When the Unexpected Knocks: How Cancer Gave Audrey Angus Perspective

Audrey Angus, a swine specialist with Furst-McNess, opens up about her battle with cancer and how she refuses to let it define her.

Audrey Angus never wanted cancer to define her. However her battle with cancer did open her eyes in ways she never imagined. Pictured (l to r) are her sons Alex and Theo, Audrey and her husband, Jason.
Audrey Angus never wanted cancer to define her. However her battle with cancer did open her eyes in ways she never imagined. Pictured (l to r) are her sons Alex and Theo, Audrey and her husband, Jason.
(Photos by Mike and Trisha Hagg, provided by Audrey Angus.)

It was a morning from hell. Literally.

Jason Angus raced to a landlord’s farm to put out a fire, while his wife Audrey put their boys on the school bus. From out of nowhere, the family’s 6-month-old Labrador puppy ran under the bus chasing after a corn husk and was killed instantly. As Audrey soothed her tearful boys and Jason fought a fire, neither felt prepared for the biggest battle they would face next.

Audrey’s first day of chemotherapy was not off to a great start.

“What we already knew was going to be a bad day had a series of follies that no one could have written a script for,” Jason says.

When the unexpected knocks
In fact, the entire situation was like that – unexpected. When Audrey turned 40, she was encouraged to get her first mammogram. She was young, healthy and active. Between balancing her most important job as mother to two busy boys – Alex, 7, and Theo, 5 – serving as a full-time swine specialist with Furst-McNess, and working as a full-time farm wife, Audrey says it was a few months before she actually found time to make the appointment.

“I thought nothing of it,” she says, recalling her mammogram on Halloween, and so she went back to her busy life. She was in Chicago touring the Field Museum with her sister on a Saturday morning when her doctor called.

She remembers bits and pieces of the conversation. Stage one, grade three. Highly aggressive. Oncologist. Treatment plan.

“Oh, that’s a big life change,” Audrey says. “You really don’t see that coming. I had stage one, grade three, triple negative breast cancer. Don’t google it. It’s nasty stuff and by far, the most aggressive kind with the highest chance of recurring.”

That’s hard news for a husband to take, Jason says.
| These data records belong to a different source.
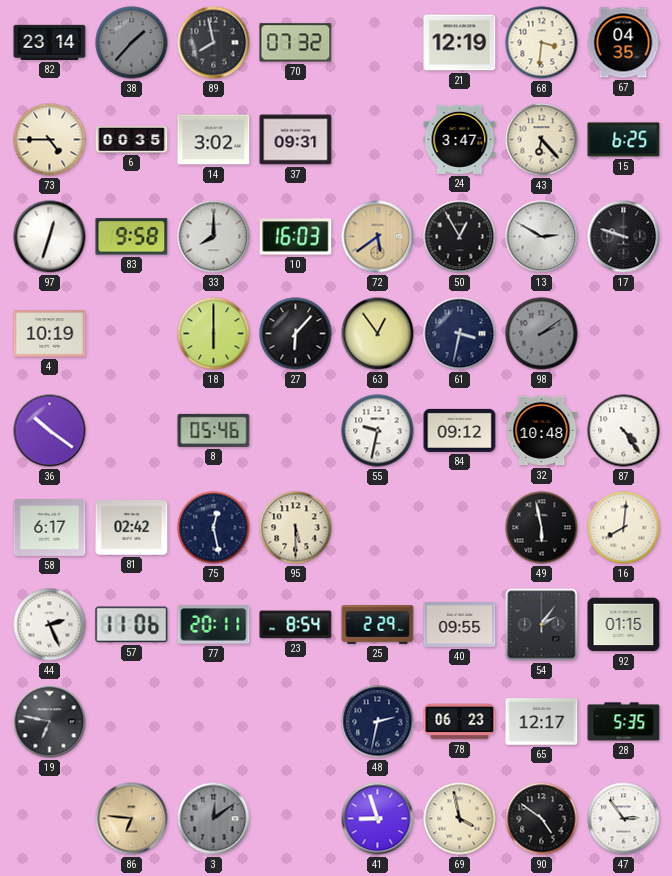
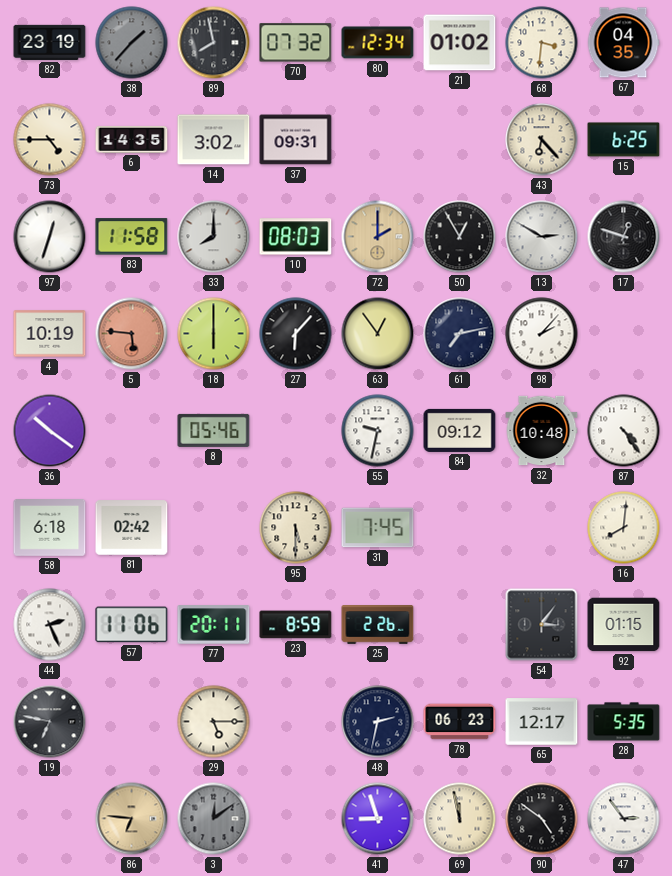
82: 23:14 -> 23:19
80: none -> 12:34
21: 12:19 -> 01:02
6: 00:35 -> 14:35
24: 3:47 -> none
83: 9:58 -> 11:58
10: 16:03 -> 08:03
72: 5:39 -> 2:00
17: 9:48 -> 12:48
5: none -> 5:46
61: 3:32 -> 7:13
98: 2:09 -> 2:07
98 dial: grey -> white
58: 6:17 -> 6:18
75: 12:28 -> none
31: none -> 7:45
49: 5:58 -> none
23: 8:54 -> 8:59
25: 2:29 -> 2:26
40: 09:55 -> none
54: 2:06 -> 3:06
29: none -> 5:15
69: 3:58 -> 11:58
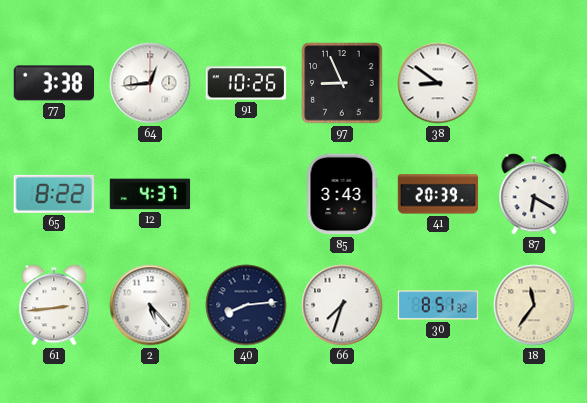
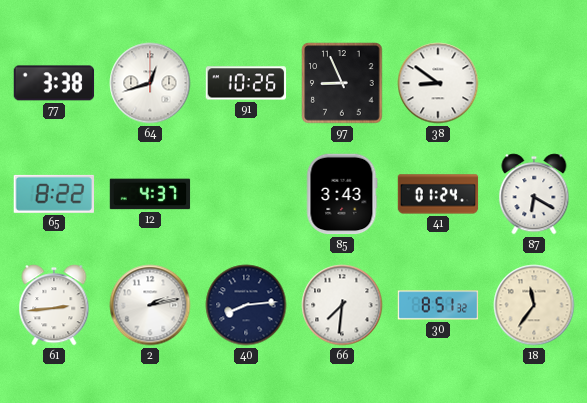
64: 12:44 -> 12:42
41: 20:39 -> 01:24
2: 5:23 -> 2:13
66: 7:33 -> 7:31
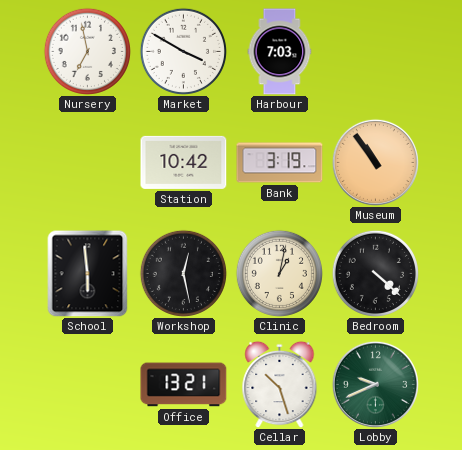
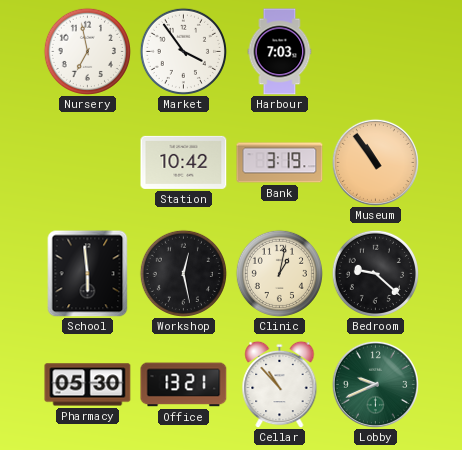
Market: 3:50 -> 3:54
Bedroom: 4:22 -> 9:22
Pharmacy: none -> 05:30
Cellar: 10:27 -> 10:53
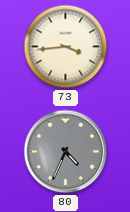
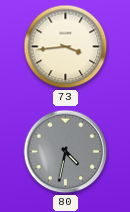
80: 4:34 -> 4:32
“I was mad. My first gut reaction was that I wanted someone to blame,” he remembers. “I know it wasn’t justified, but I couldn’t get it through my head how this could be happening to her at 40 years of age.”
But he says with time, he realized that mindset was not going to do him any good. He couldn’t blame anyone for this. He began to feel a little selfish next as he wondered how he would be able to raise their sons without her. But he eventually got on board with his wife’s mindset.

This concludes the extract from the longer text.